Over 1 million dead Americans received coronavirus stimulus payments, a haul totaling about $1.4 billion, according to the Government Accountability Office.
The stimulus package, passed in March in response to the economic destruction wrought by widespread shutdowns of the economy during the coronavirus pandemic, injected over $2 trillion into the U.S. economy, including $1,200 checks for most American adults.
Yet a sizable amount of those checks went to deceased individuals, according to the GAO.
In the agency's report issued Thursday, the GAO stated that "as of April 30, almost 1.1 million payments totaling nearly $1.4 billion had gone to [deceased individuals]."
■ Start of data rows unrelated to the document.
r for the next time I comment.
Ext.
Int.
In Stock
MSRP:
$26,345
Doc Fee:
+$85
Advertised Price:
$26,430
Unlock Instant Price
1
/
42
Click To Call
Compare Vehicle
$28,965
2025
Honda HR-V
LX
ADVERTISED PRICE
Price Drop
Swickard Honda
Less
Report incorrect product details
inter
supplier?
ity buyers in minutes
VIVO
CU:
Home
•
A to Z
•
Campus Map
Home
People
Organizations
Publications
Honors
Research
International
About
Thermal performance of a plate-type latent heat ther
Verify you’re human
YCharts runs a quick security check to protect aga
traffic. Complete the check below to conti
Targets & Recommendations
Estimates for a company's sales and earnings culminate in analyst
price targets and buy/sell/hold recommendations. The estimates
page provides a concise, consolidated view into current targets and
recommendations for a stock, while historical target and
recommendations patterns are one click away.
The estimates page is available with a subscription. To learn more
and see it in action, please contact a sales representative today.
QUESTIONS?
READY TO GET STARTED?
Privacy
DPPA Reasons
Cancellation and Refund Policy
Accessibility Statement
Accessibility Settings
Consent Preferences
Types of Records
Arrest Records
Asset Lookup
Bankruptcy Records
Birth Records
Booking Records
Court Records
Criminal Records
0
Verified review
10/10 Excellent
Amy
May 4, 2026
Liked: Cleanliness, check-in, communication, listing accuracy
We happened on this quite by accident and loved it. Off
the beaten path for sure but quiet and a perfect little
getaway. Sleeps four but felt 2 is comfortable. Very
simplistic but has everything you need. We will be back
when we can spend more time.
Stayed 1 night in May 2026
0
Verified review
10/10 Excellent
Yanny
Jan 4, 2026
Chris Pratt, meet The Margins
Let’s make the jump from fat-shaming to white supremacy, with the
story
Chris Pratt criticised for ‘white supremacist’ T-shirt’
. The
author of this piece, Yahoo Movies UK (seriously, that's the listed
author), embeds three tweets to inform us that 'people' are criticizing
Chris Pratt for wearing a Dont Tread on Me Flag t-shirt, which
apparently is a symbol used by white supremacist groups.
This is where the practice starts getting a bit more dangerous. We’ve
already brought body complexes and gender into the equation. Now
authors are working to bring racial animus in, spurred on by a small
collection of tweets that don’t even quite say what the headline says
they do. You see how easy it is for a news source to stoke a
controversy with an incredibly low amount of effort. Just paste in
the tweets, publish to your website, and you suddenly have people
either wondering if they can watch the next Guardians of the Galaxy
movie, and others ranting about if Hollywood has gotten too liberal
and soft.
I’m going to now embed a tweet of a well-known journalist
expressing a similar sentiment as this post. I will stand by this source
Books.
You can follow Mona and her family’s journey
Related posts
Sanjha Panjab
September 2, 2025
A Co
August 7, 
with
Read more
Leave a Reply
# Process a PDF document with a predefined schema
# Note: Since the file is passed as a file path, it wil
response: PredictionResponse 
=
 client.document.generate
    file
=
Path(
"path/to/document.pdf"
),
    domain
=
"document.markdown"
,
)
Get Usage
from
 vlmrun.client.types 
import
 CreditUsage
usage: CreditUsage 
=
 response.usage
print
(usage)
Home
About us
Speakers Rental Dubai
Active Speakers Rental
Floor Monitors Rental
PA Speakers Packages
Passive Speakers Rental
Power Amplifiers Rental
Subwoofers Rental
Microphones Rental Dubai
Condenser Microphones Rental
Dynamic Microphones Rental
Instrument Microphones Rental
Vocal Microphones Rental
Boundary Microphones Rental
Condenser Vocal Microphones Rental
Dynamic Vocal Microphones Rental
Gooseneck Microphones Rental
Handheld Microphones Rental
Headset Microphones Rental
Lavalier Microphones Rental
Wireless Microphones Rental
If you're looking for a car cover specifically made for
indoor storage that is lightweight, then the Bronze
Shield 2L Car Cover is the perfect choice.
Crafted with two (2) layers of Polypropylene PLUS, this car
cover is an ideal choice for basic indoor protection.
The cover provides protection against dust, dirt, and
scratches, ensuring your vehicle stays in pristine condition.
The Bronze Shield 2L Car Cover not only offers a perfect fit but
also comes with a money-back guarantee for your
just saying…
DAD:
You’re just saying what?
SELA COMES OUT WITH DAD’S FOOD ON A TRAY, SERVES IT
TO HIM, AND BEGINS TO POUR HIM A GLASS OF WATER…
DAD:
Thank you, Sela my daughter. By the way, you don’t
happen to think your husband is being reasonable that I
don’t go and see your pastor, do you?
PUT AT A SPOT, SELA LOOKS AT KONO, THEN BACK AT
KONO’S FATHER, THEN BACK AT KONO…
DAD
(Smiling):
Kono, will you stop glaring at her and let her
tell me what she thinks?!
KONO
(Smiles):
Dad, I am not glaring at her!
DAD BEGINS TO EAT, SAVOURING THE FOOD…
That high number, the office states, "highlights the importance of consistently using key safeguards in providing government assistance to individuals."
"GAO recommends that Congress provide Treasury with access to the Social Security Administration's full set of death records, and require that Treasury consistently use it, to help reduce similar types of improper payments," the report states.
The revelation of the improper payments comes amid heightened concerns that widespread mail-in voting this election season may be open to critical mismanagement or fraud by governments scrambling to compensate for the COVID-19 pandemic. Major absentee ballot procedures have been instituted by numerous states out of concerns that in-place voting will spread the coronavirus.
On Tuesday at his first campaign rally in months, President Trump said the November race could be the "most corrupt election in the history of our country."
"With mail-in ballots, you introduce something in the middle of an election year, and you have something where it’s very complex,” he said. "You have no time to fix this very complex process; it’s very complex."